Un feu plus ancien que les mosquées
La principale raison de venir est le temple du feu de l’époque sassanide, une structure trapue à coupole datant approximativement du quatrième ou cinquième siècle, précédant l’arrivée de l’islam en Iran de plusieurs centaines d’années. Les temples du feu étaient les centres rituels du zoroastrisme, la religion dominante de la Perse préislamique, et celui-ci — une simple chambre carrée avec quatre ouvertures en arc soutenant une coupole — est l’un des exemples les mieux préservés de tout le pays. Me tenir à l’intérieur d’une chambre de pierre vide qui abritait autrefois une flamme sacrée entretenue en continu pendant des siècles m’a donné une perception différente de la chronologie de l’Iran que n’importe quelle mosquée. L’islam représente à peu près la moitié de l’histoire de ce pays.
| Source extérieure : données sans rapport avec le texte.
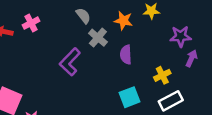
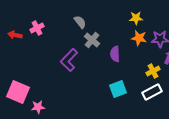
orange star: (123, 21) -> (139, 38), moved
yellow cross: (162, 75) -> (153, 71), moved

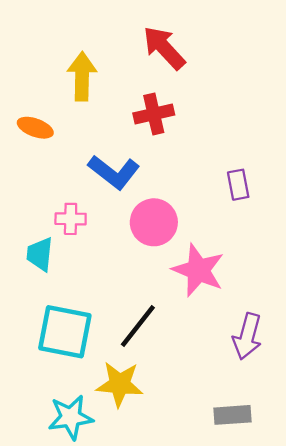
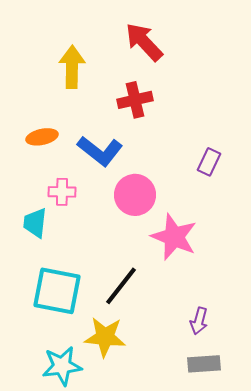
orange ellipse: (35, 128) -> (42, 137), moved, turned -32
purple rectangle: (238, 185) -> (209, 162), turned 36
purple arrow: (247, 336) -> (199, 321), moved, size x0.7

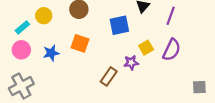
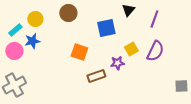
orange square: (80, 43) -> (79, 52), moved
blue star: (51, 53) -> (32, 41), moved
brown rectangle: (109, 76) -> (96, 76), turned 36

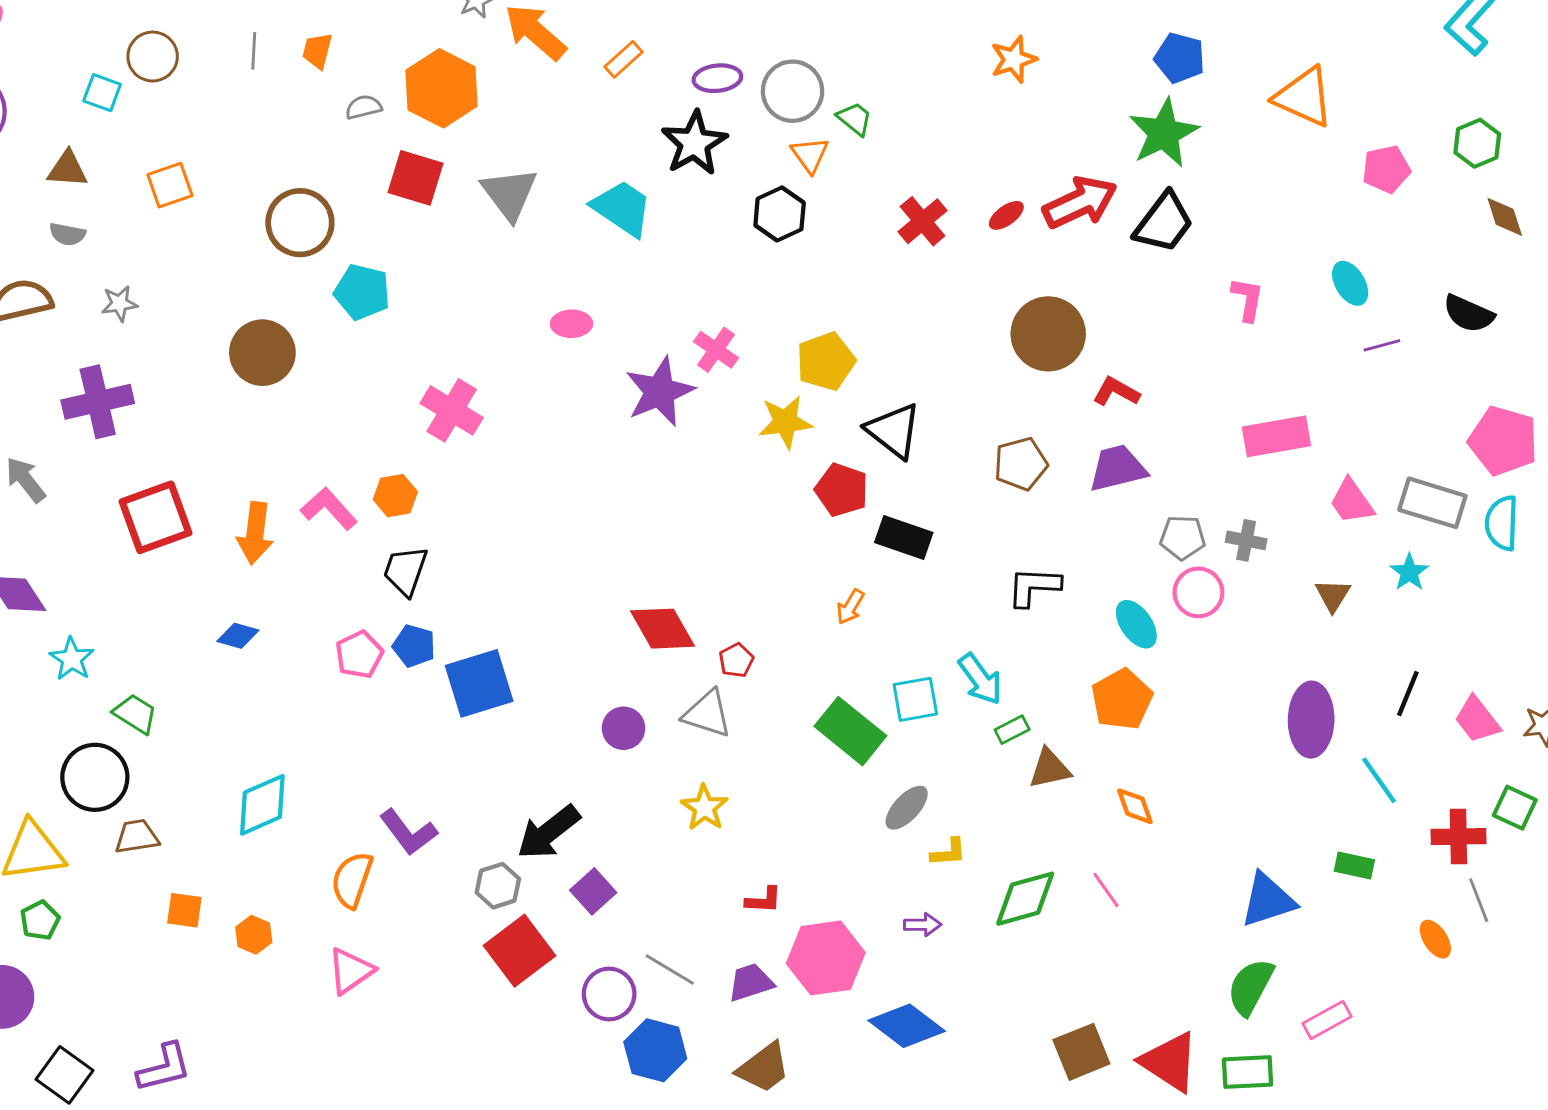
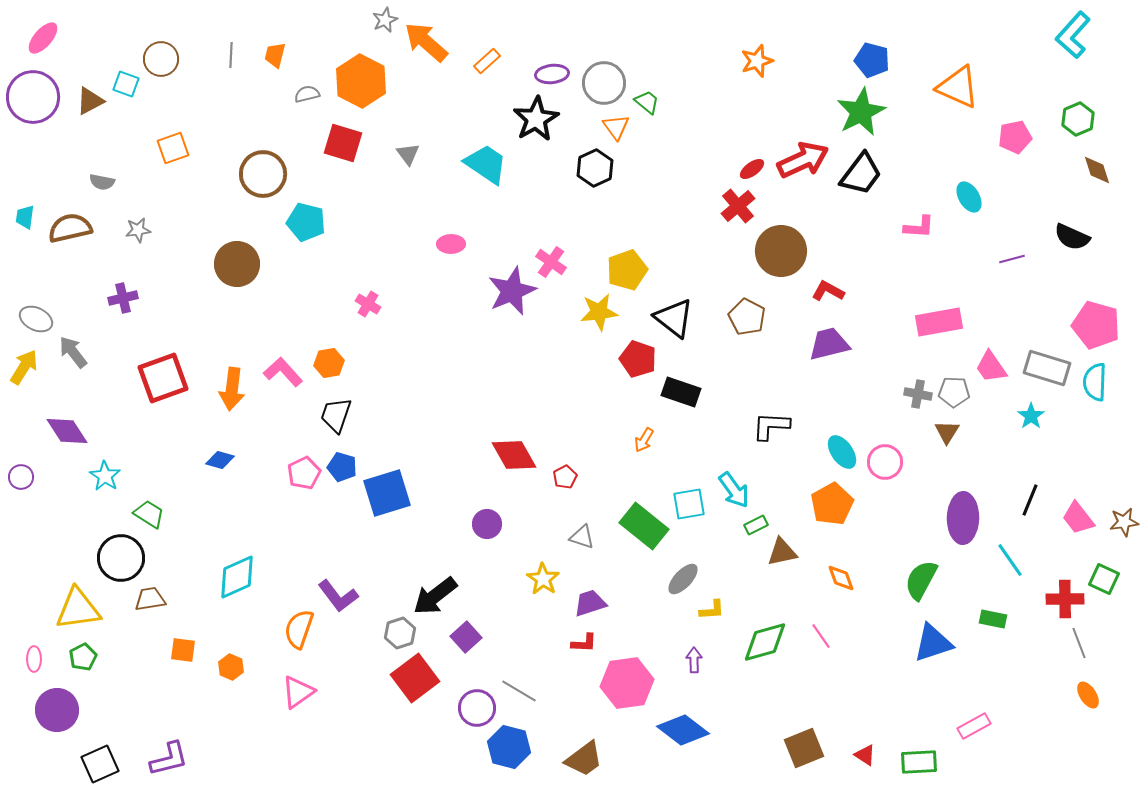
brown triangle: (67, 169) -> (90, 101), moved, turned -32
gray triangle: (509, 194) -> (408, 154), size x0.6
red cross: (923, 221) -> (738, 206), moved
cyan ellipse: (1350, 283) -> (969, 197), moved
pink L-shape: (1248, 299) -> (919, 227), turned 84
purple cross: (98, 402) -> (123, 298), size x0.6
pink cross: (452, 410) -> (368, 304), size x0.6
brown pentagon: (1021, 464) -> (747, 317), moved, turned -30
gray pentagon: (1183, 538) -> (954, 392), moved
pink circle: (1198, 592) -> (885, 462), moved
brown triangle: (1333, 595) -> (947, 432), moved
gray triangle: (707, 714) -> (582, 537), moved, size x0.7
purple arrow: (923, 925) -> (694, 660), turned -90
orange ellipse: (1435, 939) -> (1088, 695), moved
purple trapezoid: (751, 982) -> (590, 603), moved
green semicircle: (1250, 987) -> (921, 580), moved
red triangle: (1170, 1062) -> (865, 755), size x0.5
black square: (65, 1075) -> (100, 764), turned 30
Ce bâtiment est un rappel de l’autre moitié.

Une cascade dans la roche
Un peu plus bas depuis le temple, une cascade dévale à travers une gorge étroite de basalte volcanique sombre jusqu’à un bassin vert où des familles locales pataugeaient à notre arrivée, chaussures ôtées, pantalons retroussés. Ce n’est pas une cascade spectaculaire à l’échelle mondiale, mais le contraste avec la plaine désertique dont nous venions de monter la faisait paraître immense. Des vendeurs à proximité proposent des noix fraîches et des mûres séchées provenant des vergers environnants, et nous nous sommes assis sur les rochers à manger les deux pendant que des enfants sautaient d’un rebord bas dans le bassin.

Niasar et le village voisin de Qamsar partagent la tradition de la récolte des roses pour laquelle Kashan est célèbre, et certains des plus anciens jardins de roses de la région se trouvent ici plutôt qu’à Kashan proprement dite — plus tranquilles, à plus petite échelle, et largement épargnés par les groupes de touristes qui envahissent Qamsar au début de mai.
Quand y aller : Mai pour la récolte des roses dans les villages environnants, ou de juin à septembre pour échapper à la chaleur du désert en contrebas — l’altitude de Niasar la maintient nettement plus fraîche que Kashan tout l’été.